Le principe est simple : les participants de marchés rapides apprennent rapidement de leurs erreurs. Ils perdent de l’argent sur de nombreux ordres boursiers de petite taille, puis génèrent des profits importants sur des ordres de plus grande taille. Un trader utilise ainsi ces petits ordres "exploratoires" pour obtenir de l’information ayant de la valeur. Dès lors, les traders "lents" sont plus exposés aux risques de sélection adverse de leurs ordres que les traders "rapides". La vitesse de fonctionnement de trading haute fréquence est de l’ordre de la nano seconde. Il est alors possible d’opérer un million de transactions à la minute.

Nouveau call-to-action

Inutile de dire que l’automatisation des marchés financiers est totale (transactions uniquement de machine à machine). Toutefois, tous les services bancaires ne sont pas logés à la même enseigne. Les activités de gestion d’actifs des banques sont menacées par des plateformes de conseils en investissements automatisés. C’est au travers d’interfaces conviviales et low cost que des conseillers robots ou robot-advisors proposent désormais de construire et de gérer des portefeuilles d’actifs.
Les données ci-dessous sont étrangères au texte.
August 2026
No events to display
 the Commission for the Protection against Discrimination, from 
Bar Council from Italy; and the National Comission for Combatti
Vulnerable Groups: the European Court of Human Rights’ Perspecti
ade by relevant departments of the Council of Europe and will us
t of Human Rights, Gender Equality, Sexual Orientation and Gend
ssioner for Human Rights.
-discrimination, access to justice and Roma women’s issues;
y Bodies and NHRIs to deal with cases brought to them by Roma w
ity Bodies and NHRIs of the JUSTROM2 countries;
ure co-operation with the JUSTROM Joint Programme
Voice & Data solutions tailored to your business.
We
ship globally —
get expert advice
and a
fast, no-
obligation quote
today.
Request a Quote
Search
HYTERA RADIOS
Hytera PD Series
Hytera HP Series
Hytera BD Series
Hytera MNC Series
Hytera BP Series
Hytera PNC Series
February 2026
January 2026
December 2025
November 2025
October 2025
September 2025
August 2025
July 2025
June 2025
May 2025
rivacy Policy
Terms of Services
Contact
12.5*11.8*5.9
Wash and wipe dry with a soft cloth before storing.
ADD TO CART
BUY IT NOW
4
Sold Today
Ces FinTech (pour Financial Technology) ne sont pas à prendre à la légère. Elles géraient, au début de l’été 2016, 20 milliards de dollars d’actifs aux États-Unis.
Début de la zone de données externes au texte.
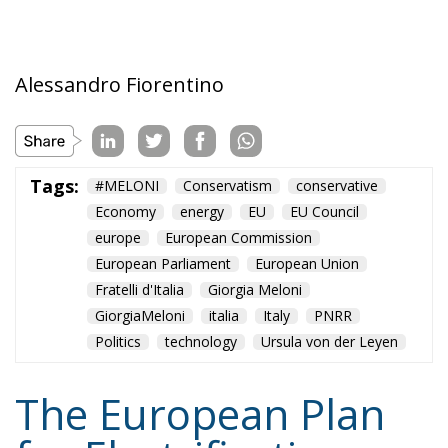
Tags:
#MELONI
Conservatism
conservative
Economy
energy
EU
EU Council
europe
European Commission
European Parliament
European Union
Fratelli d'Italia
Giorgia Meloni
GiorgiaMeloni
italia
Italy
PNRR
Politics
technology
Ursula von der Leyen
The European Plan
for Electrification:
Energy Transition,
Competitiveness,
and Protecting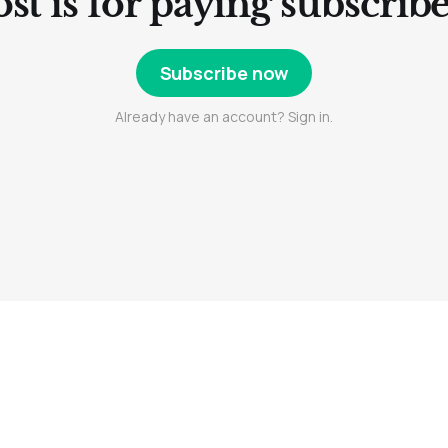
st is for paying subscrib
Subscribe now
Already have an account? Sign in.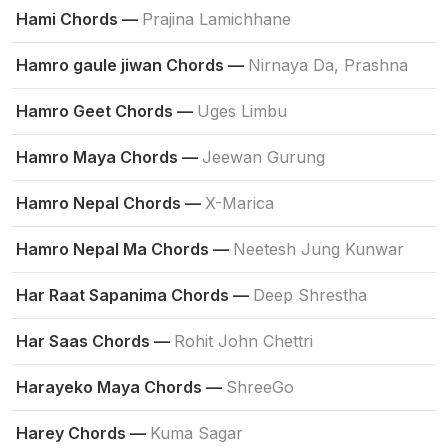
Hami Chords —
Prajina Lamichhane
Hamro gaule jiwan Chords —
Nirnaya Da, Prashna
Hamro Geet Chords —
Uges Limbu
Hamro Maya Chords —
Jeewan Gurung
Hamro Nepal Chords —
X-Marica
Hamro Nepal Ma Chords —
Neetesh Jung Kunwar
Har Raat Sapanima Chords —
Deep Shrestha
Har Saas Chords —
Rohit John Chettri
Harayeko Maya Chords —
ShreeGo
Harey Chords —
Kuma Sagar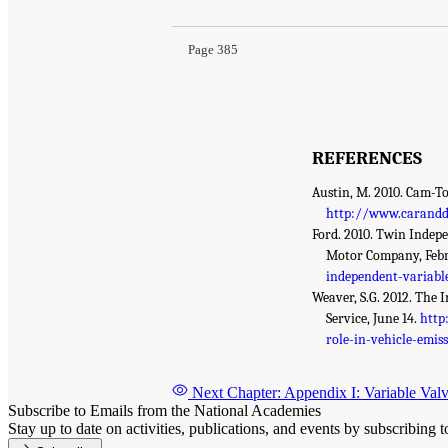
Page 385
REFERENCES
Austin, M. 2010. Cam-To
http://www.caranddr
Ford. 2010. Twin Indep
Motor Company, Feb
independent-variabl
Weaver, S.G. 2012. The 
Service, June 14.
http
role-in-vehicle-emis
Next Chapter: Appendix I: Variable Val
Subscribe to Emails from the National Academies
Stay up to date on activities, publications, and events by subscribing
Faut-il craindre que le développement de ce type de services et leur déploiement au sein de réseaux bancaires classiques remettent en cause la nécessité de mettre à disposition des conseillers bancaires dans les agences ? Rien n’est certain car la présence d’humains restera l’un des éléments clés de différenciations avec les néo-banques à l’image d’un Orange Bank dont l’activité n’est essentiellement opérée que grâce à des apps mobiles. Sans compter que les banques ont d’autres défis à relever comme la détection des risques d’attrition, l’augmentation du panier moyen ou bien l’amélioration de ses compétences humaines. Autant d’éléments qui nous rappellent que la banque est avant tout une activité de commerce.